July 3, 2019

Here's genesis of our family and book


Note: Hardback copies of The Last Man To Let You Down, My Daddy the Undertaker will arrive in late July with eBooks now available on Amazon.


Side-by-side, the two families lived in Putney. Between them, there were nine children and one radio. No one complained about the lack of television, video games, computers or the internet. None of the nine imagined those entertainment gadgets any more than a man walking on the moon. That’s why the blended band of Great Depression Era children was in the yard and up a tree, playing.
The limbs were shaking with laughter until the youngest girl dropped her doll. When its porcelain face shattered on the hard Dougherty County dirt, the curly-headed 6-year-old started to cry.
Scrambling down, the kids were pelted with falling tears. All vanished except one. An 8-year-old boy helped his grieving playmate to the ground. Patting her shoulder, he said, “Please don’t cry. One day, I will get you a baby doll even prettier than this one.”
Before long, the train whistle blew, calling the boy’s father to another railroad job on the other side of the state. Seven years passed. The little girl’s father decided to take a trip to see his old neighbors. With his wife and children packed into their Packard, they were surprised to see an older but familiar face greeting them on the Cherry Street curb. The car hop was startled to see them, too.

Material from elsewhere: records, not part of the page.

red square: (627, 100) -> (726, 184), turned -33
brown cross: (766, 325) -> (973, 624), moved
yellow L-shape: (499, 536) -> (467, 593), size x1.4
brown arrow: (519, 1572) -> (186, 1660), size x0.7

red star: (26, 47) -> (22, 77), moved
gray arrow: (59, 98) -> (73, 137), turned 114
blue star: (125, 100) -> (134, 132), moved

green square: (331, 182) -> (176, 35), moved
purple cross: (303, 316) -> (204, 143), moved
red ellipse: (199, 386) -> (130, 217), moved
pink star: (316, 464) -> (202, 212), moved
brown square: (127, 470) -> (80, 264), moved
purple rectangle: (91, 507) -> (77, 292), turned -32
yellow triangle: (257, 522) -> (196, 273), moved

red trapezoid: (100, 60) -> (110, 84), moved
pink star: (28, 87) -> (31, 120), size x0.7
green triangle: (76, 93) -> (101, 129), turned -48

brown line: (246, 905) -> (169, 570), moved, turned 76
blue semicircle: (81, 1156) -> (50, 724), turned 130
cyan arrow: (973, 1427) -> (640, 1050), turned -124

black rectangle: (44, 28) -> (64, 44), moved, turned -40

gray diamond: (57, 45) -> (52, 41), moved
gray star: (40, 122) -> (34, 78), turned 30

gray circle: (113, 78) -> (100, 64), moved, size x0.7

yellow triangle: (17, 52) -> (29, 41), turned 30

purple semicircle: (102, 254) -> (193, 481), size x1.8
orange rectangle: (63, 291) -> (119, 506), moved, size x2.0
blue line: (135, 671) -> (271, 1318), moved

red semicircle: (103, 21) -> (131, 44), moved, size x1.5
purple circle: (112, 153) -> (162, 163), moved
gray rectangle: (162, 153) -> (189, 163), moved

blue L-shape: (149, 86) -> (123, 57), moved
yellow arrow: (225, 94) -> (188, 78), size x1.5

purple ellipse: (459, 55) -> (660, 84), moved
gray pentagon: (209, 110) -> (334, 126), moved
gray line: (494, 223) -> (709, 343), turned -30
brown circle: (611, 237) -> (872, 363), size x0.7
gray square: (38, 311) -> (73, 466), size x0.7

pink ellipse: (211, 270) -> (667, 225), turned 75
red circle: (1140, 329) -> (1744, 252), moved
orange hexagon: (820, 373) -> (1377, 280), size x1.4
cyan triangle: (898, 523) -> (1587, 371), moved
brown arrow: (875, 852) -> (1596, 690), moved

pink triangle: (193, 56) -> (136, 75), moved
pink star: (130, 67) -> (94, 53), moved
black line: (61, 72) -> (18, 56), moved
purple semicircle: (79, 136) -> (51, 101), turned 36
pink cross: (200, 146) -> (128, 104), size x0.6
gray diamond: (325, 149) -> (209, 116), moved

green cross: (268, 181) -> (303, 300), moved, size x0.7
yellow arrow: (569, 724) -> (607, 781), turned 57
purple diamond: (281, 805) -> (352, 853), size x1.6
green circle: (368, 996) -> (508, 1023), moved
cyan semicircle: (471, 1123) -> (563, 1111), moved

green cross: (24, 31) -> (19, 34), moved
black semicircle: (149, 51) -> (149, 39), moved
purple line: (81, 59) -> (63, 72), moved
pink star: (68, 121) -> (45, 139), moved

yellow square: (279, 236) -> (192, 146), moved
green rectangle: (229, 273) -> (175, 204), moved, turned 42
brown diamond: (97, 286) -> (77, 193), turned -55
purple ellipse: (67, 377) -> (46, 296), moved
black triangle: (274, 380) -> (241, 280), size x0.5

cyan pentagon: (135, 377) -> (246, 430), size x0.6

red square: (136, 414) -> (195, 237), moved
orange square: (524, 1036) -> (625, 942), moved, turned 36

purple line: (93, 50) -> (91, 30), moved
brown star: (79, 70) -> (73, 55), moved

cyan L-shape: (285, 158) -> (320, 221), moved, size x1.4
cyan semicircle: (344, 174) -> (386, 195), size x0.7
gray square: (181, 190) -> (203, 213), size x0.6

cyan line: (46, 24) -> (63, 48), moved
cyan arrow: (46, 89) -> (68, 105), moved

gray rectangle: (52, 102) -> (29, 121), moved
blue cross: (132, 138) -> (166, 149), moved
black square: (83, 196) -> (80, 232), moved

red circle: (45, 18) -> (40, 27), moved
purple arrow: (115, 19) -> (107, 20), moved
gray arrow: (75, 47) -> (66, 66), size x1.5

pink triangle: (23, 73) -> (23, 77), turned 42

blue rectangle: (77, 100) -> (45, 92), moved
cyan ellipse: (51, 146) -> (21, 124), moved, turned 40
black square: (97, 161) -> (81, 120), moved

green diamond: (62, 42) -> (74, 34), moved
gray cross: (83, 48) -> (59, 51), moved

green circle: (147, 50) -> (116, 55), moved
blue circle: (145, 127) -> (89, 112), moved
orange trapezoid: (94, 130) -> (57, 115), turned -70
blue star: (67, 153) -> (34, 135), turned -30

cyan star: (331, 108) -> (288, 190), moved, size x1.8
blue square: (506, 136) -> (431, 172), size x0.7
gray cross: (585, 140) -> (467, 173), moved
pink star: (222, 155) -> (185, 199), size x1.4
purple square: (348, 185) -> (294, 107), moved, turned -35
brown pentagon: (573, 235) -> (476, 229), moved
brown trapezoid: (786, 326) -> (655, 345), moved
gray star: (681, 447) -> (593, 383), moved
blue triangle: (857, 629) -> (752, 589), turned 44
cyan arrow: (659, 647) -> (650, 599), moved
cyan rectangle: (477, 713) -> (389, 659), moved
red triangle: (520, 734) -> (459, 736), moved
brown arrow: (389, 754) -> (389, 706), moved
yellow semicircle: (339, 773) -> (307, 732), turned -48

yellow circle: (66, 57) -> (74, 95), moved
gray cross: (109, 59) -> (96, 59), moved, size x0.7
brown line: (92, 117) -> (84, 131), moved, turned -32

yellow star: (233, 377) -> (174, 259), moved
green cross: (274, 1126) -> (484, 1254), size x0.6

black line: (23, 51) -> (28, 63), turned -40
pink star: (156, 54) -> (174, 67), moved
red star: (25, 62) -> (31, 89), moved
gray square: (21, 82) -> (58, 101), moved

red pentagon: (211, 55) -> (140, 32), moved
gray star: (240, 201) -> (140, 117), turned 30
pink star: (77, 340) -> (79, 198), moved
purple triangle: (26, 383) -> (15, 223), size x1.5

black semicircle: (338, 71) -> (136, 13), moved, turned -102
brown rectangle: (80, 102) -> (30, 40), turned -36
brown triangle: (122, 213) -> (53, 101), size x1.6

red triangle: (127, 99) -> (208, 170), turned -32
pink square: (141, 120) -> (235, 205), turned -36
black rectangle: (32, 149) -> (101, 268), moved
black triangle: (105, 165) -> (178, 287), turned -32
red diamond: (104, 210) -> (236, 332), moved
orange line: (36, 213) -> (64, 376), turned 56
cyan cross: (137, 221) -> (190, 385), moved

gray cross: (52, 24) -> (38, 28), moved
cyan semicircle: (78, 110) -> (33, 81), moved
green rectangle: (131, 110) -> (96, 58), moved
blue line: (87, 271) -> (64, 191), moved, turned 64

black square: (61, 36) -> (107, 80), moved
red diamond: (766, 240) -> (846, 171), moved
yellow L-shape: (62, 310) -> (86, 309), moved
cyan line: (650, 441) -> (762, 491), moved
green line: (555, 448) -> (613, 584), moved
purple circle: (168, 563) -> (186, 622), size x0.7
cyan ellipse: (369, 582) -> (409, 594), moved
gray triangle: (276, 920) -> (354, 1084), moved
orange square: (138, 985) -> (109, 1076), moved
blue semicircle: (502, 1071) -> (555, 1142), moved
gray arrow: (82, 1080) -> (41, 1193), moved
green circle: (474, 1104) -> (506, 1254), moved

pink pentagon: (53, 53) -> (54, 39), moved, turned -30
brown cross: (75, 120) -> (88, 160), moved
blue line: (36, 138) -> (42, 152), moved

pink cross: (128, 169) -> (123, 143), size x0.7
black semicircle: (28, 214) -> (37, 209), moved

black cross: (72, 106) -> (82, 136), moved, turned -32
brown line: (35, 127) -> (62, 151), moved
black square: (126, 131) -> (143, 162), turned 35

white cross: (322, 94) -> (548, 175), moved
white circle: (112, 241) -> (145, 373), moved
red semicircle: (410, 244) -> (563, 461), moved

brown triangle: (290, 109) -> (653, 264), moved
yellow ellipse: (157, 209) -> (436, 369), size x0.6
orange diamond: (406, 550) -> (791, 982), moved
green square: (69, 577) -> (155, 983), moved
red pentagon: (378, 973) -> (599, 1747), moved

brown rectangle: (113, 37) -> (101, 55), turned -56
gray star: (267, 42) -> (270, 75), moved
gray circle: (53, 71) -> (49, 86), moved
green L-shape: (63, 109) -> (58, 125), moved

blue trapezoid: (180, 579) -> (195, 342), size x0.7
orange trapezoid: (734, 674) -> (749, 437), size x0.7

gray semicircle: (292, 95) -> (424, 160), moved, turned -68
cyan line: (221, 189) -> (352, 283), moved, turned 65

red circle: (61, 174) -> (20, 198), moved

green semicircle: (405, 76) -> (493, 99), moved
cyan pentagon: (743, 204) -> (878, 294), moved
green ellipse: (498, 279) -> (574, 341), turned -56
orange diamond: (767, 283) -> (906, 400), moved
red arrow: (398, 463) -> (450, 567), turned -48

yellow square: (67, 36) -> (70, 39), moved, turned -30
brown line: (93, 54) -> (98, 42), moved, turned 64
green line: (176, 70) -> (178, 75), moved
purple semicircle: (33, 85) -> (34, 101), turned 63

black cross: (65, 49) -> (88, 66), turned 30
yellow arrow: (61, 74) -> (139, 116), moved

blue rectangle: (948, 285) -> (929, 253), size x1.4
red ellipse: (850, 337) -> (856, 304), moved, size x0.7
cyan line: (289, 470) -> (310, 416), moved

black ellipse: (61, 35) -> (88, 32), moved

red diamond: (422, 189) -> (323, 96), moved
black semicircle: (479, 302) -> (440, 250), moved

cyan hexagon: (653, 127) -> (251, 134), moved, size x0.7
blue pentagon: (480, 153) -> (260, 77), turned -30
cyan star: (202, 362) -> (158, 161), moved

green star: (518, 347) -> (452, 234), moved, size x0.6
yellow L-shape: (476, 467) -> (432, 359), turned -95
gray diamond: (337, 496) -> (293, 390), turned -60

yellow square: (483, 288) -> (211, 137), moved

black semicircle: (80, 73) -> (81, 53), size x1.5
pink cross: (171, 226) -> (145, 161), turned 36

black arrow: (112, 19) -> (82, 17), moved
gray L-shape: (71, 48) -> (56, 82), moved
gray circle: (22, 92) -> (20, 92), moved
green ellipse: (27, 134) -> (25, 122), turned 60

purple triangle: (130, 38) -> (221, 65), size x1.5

When the white-jacketed teenager attached the refreshment tray to their car, he noticed the girl wasn’t little any more. Nor was she crying. She was a beautiful, young woman with sparkling blue eyes. And she was smiling.
The chance encounter made an impression. Another five years would roll by, and a handsome Army private appeared in Panama City, Florida. Before he left for the South Pacific, he had to say what he had been thinking—“I love you”—to the girl who once dropped her doll.
He was the first to correspond from the Philippines, asking, “Why don’t you write a lonely soldier?” A handwritten romance flowed back and forth. By the end of World War II, love letters filled shoe boxes in her parents’ home on Ichauway Plantation where they operated the country store for Robert W. Woodruff, president of the Coca-Cola Company.
As 1945 drew to a close, the young woman was washing dishes and looking out the window when she saw someone kicking up Baker County dust in the lane leading to the store. Closer and closer he came, until she could see it was a soldier. By the time the corporal got to the edge of the front porch, Margie sailed into Dink’s eager arms. And that’s where she remained for 52 years. (February 3 would have been their 62nd anniversary.)
On December 2, 1946, there was a knock outside Room 321 in Ritch-Leaphart Hospital in Jesup. The door swung open. The visitor was holding a bundle in his arms.
“Margie,” Dink said, “do you remember the time when you dropped your doll and cried? And do you remember I promised you that one day I would get you an even prettier baby doll? Well, here she is—our daughter, Sandy.”